[Records drawn from a dataset]
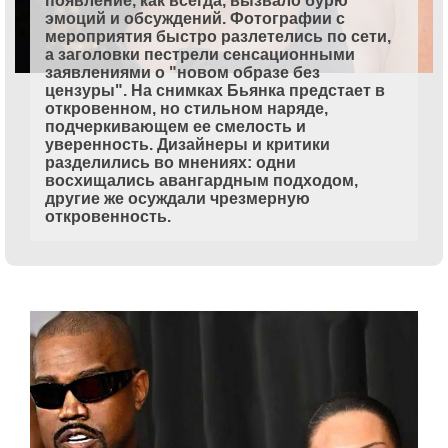
появление, как всегда, вызвало бурю
эмоций и обсуждений. Фотографии с
мероприятия быстро разлетелись по сети,
а заголовки пестрели сенсационными
заявлениями о "новом образе без
цензуры". На снимках Бьянка предстает в
откровенном, но стильном наряде,
подчеркивающем ее смелость и
уверенность. Дизайнеры и критики
разделились во мнениях: одни
восхищались авангардным подходом,
другие же осуждали чрезмерную
откровенность.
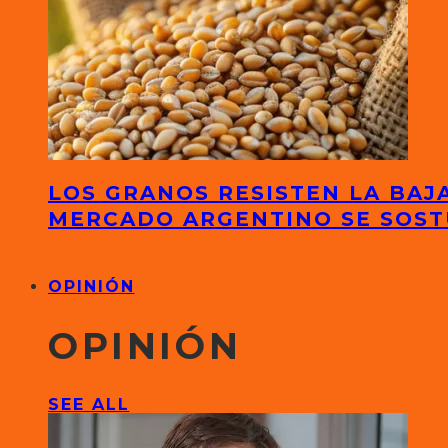
LOS GRANOS RESISTEN LA BAJA
MERCADO ARGENTINO SE SOS
OPINIÓN
OPINIÓN
SEE ALL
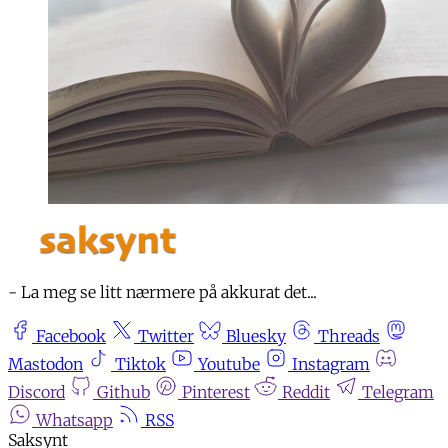
- La meg se litt nærmere på akkurat det...
Facebook
Twitter
Bluesky
Threads
Mastodon
Tiktok
Youtube
Instagram
Discord
Github
Pinterest
Reddit
Telegram
Whatsapp
RSS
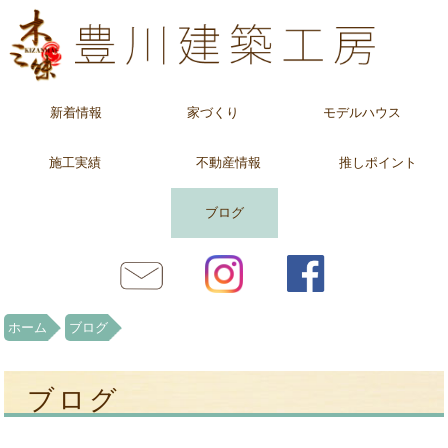
新着情報
家づくり
モデルハウス
施工実績
不動産情報
推しポイント
ブログ
ホーム
ブログ
ブログ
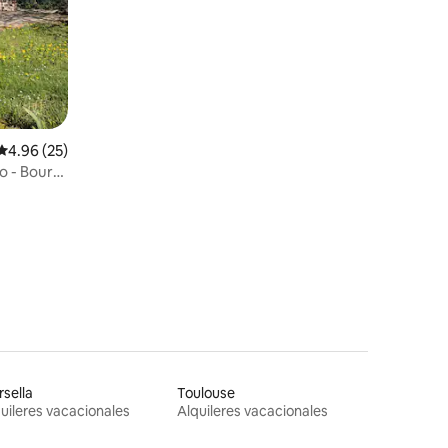
excepcionales
Calificación promedio: 4.96 de 5, 25 reseñas
4.96 (25)
o - Bourg
sella
Toulouse
uileres vacacionales
Alquileres vacacionales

▶ [The task]:
Copy every line in the records above that contains the word "vacacionales".

▶ [Result of this task]:
uileres vacacionales
Alquileres vacacionales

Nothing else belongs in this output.